RECORDS FOR THIS TASK:
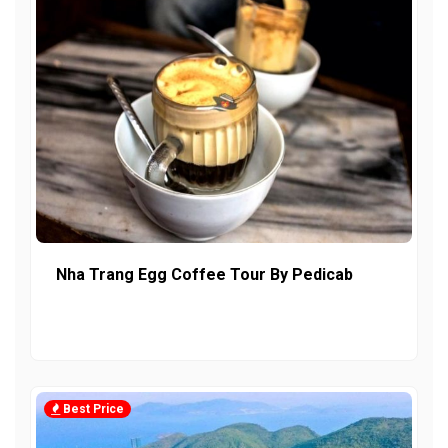
Nha Trang Egg Coffee Tour By Pedicab
Best Price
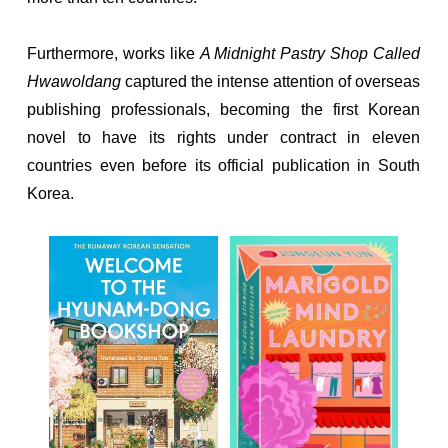
Furthermore, works like
A Midnight Pastry Shop Called
Hwawoldang
captured the intense attention of overseas
publishing professionals, becoming the first Korean
novel to have its rights under contract in eleven
countries even before its official publication in South
Korea.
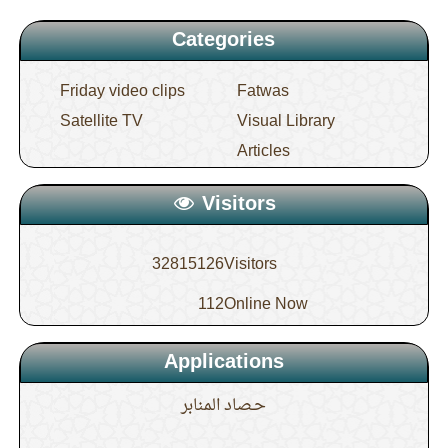
Categories
Friday video clips
Fatwas
Satellite TV
Visual Library
Articles
Visitors
32815126
Visitors
112
Online Now
Applications
حـصاد المنابر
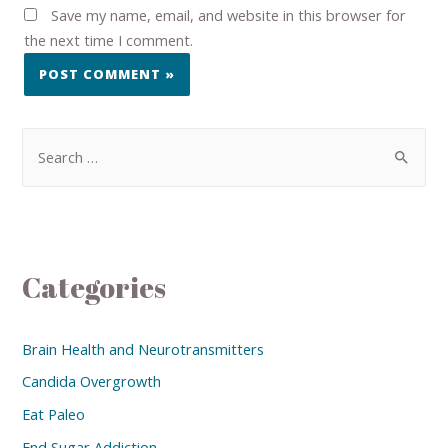
Save my name, email, and website in this browser for
the next time I comment.
Categories
Brain Health and Neurotransmitters
Candida Overgrowth
Eat Paleo
End Sugar Addiction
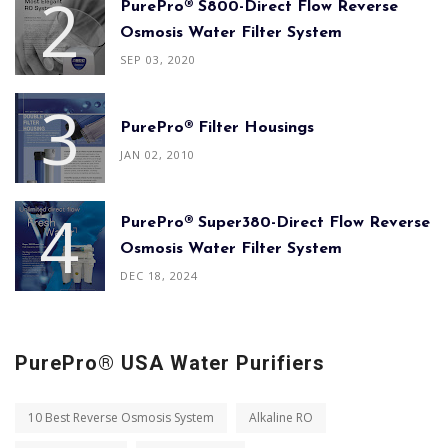
PurePro® S800-Direct Flow Reverse
Osmosis Water Filter System
SEP 03, 2020
PurePro® Filter Housings
JAN 02, 2010
PurePro® Super380-Direct Flow Reverse
Osmosis Water Filter System
DEC 18, 2024
PurePro® USA Water Purifiers
10 Best Reverse Osmosis System
Alkaline RO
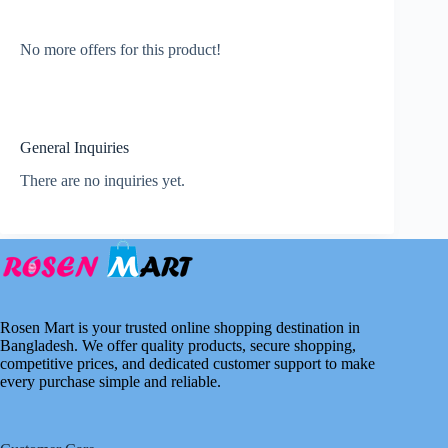
No more offers for this product!
General Inquiries
There are no inquiries yet.
Rosen Mart is your trusted online shopping destination in
Bangladesh. We offer quality products, secure shopping,
competitive prices, and dedicated customer support to make
every purchase simple and reliable.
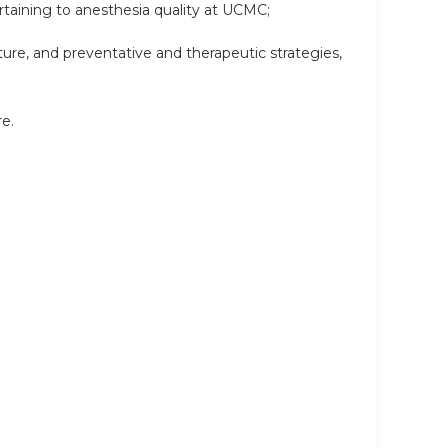
ertaining to anesthesia quality at UCMC;
ture, and preventative and therapeutic strategies,
re.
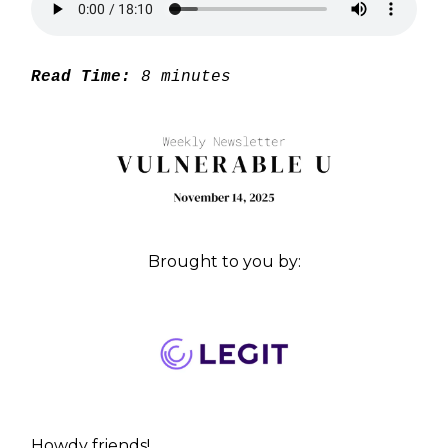
Read Time:
8 minutes
Brought to you by:
Howdy friends!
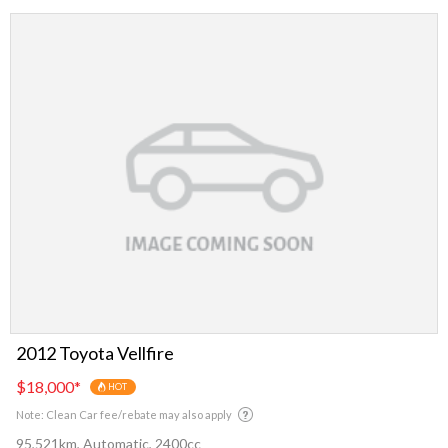
2012 Toyota Vellfire
$18,000
*
HOT
Note: Clean Car fee/rebate may also apply
95,521km, Automatic, 2400cc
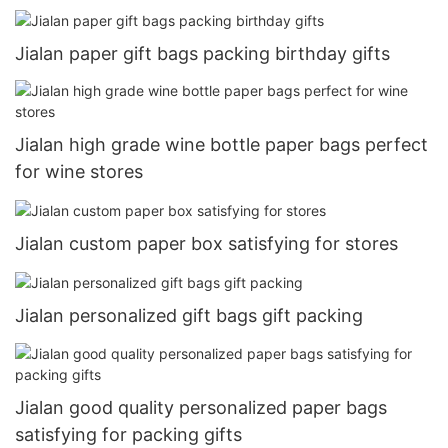
Jialan paper gift bags packing birthday gifts
Jialan high grade wine bottle paper bags perfect
for wine stores
Jialan custom paper box satisfying for stores
Jialan personalized gift bags gift packing
Jialan good quality personalized paper bags
satisfying for packing gifts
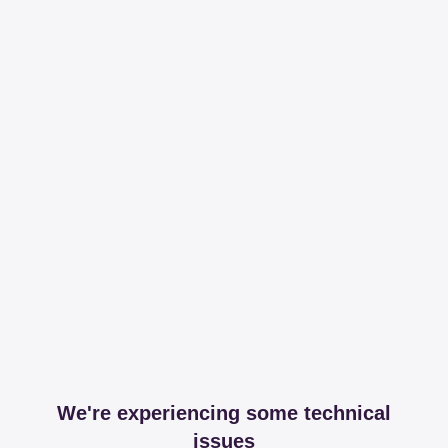
We're experiencing some technical
issues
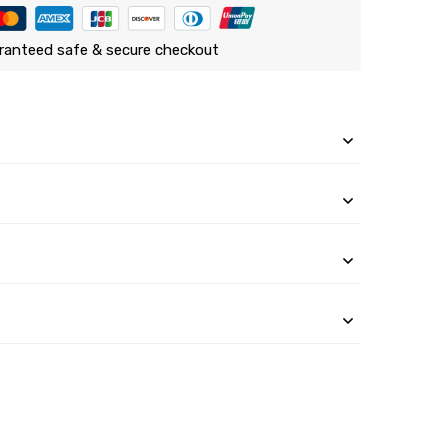
ranteed safe & secure checkout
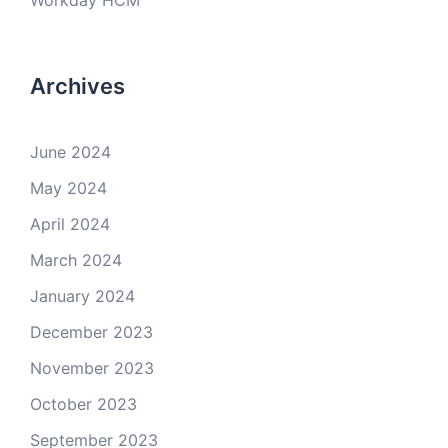
Workday HCM
Archives
June 2024
May 2024
April 2024
March 2024
January 2024
December 2023
November 2023
October 2023
September 2023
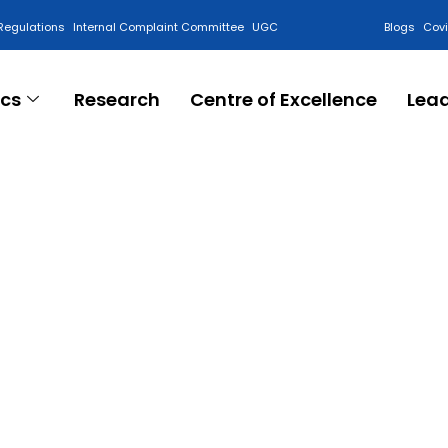
Regulations
Internal Complaint Committee
UGC
Blogs
Cov
cs
Research
Centre of Excellence
Lea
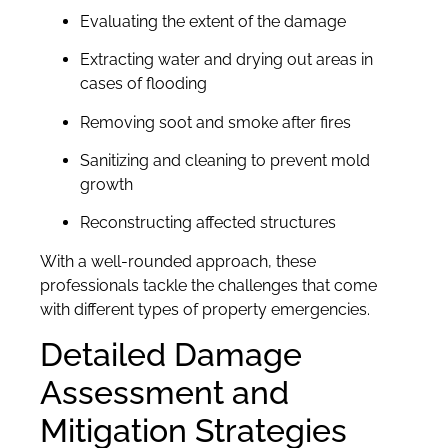
Evaluating the extent of the damage
Extracting water and drying out areas in
cases of flooding
Removing soot and smoke after fires
Sanitizing and cleaning to prevent mold
growth
Reconstructing affected structures
With a well-rounded approach, these
professionals tackle the challenges that come
with different types of property emergencies.
Detailed Damage
Assessment and
Mitigation Strategies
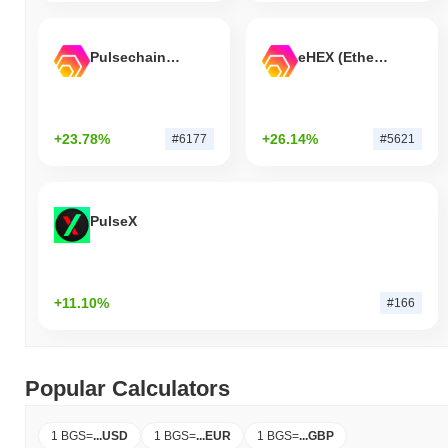
Pulsechain Bridged HEX (Pulsechain)
eHEX (Ethereum)
+23.78%
+26.14%
#6177
#5621
PulseX
+11.10%
#166
Popular Calculators
1 BGS
=
...
USD
1 BGS
=
...
EUR
1 BGS
=
...
GBP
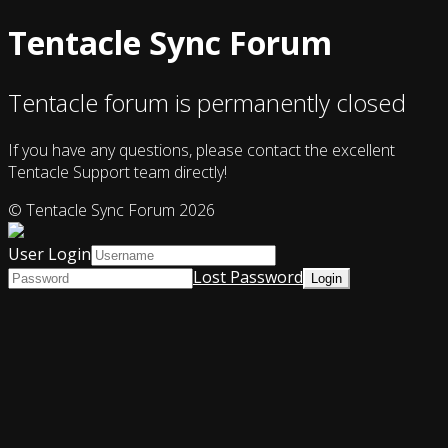
Tentacle Sync Forum
Tentacle forum is permanently closed
If you have any questions, please contact the excellent
Tentacle Support team directly!
© Tentacle Sync Forum 2026
User Login
Lost Password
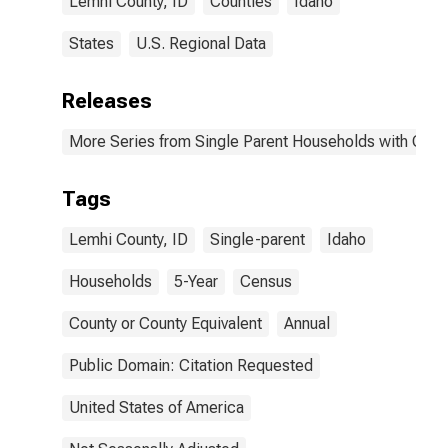
Lemhi County, ID
Counties
Idaho
States
U.S. Regional Data
Releases
More Series from Single Parent Households with Chil
Tags
Lemhi County, ID
Single-parent
Idaho
Households
5-Year
Census
County or County Equivalent
Annual
Public Domain: Citation Requested
United States of America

WORK REQUIRED: This exercise calls for a verbatim output of the entries, pictures omitted.

TASK RESULT:
Nha Trang Egg Coffee Tour By Pedicab
Best Price
Furthermore, works like
A Midnight Pastry Shop Called
Hwawoldang
captured the intense attention of overseas
publishing professionals, becoming the first Korean
novel to have its rights under contract in eleven
countries even before its official publication in South
Korea.
Categories
Friday video clips
Fatwas
Satellite TV
Visual Library
Articles
Visitors
32815126
Visitors
112
Online Now
Applications
حـصاد المنابر
Save my name, email, and website in this browser for
the next time I comment.
Categories
Brain Health and Neurotransmitters
Candida Overgrowth
Eat Paleo
End Sugar Addiction
PurePro® S800-Direct Flow Reverse
Osmosis Water Filter System
SEP 03, 2020
PurePro® Filter Housings
JAN 02, 2010
PurePro® Super380-Direct Flow Reverse
Osmosis Water Filter System
DEC 18, 2024
PurePro® USA Water Purifiers
10 Best Reverse Osmosis System
Alkaline RO
No more offers for this product!
General Inquiries
There are no inquiries yet.
Rosen Mart is your trusted online shopping destination in
Bangladesh. We offer quality products, secure shopping,
competitive prices, and dedicated customer support to make
every purchase simple and reliable.
ertaining to anesthesia quality at UCMC;
ture, and preventative and therapeutic strategies,
re.
Read Time:
8 minutes
Brought to you by:
Howdy friends!
2012 Toyota Vellfire
$18,000
*
HOT
Note: Clean Car fee/rebate may also apply
95,521km, Automatic, 2400cc
Jialan paper gift bags packing birthday gifts
Jialan high grade wine bottle paper bags perfect
for wine stores
Jialan custom paper box satisfying for stores
Jialan personalized gift bags gift packing
Jialan good quality personalized paper bags
satisfying for packing gifts
We're experiencing some technical
issues
ranteed safe & secure checkout
Workday HCM
Archives
June 2024
May 2024
April 2024
March 2024
January 2024
December 2023
November 2023
October 2023
September 2023
Regulations
Internal Complaint Committee
UGC
Blogs
Cov
cs
Research
Centre of Excellence
Lea
Evaluating the extent of the damage
Extracting water and drying out areas in
cases of flooding
Removing soot and smoke after fires
Sanitizing and cleaning to prevent mold
growth
Reconstructing affected structures
With a well-rounded approach, these
professionals tackle the challenges that come
with different types of property emergencies.
Detailed Damage
Assessment and
Mitigation Strategies
Pulsechain Bridged HEX (Pulsechain)
eHEX (Ethereum)
+23.78%
+26.14%
#6177
#5621
PulseX
+11.10%
#166
Popular Calculators
1 BGS
=
...
USD
1 BGS
=
...
EUR
1 BGS
=
...
GBP
Tentacle Sync Forum
Tentacle forum is permanently closed
If you have any questions, please contact the excellent
Tentacle Support team directly!
© Tentacle Sync Forum 2026
User Login
Lost Password
Lemhi County, ID
Counties
Idaho
States
U.S. Regional Data
Releases
More Series from Single Parent Households with Chil
Tags
Lemhi County, ID
Single-parent
Idaho
Households
5-Year
Census
County or County Equivalent
Annual
Public Domain: Citation Requested
United States of America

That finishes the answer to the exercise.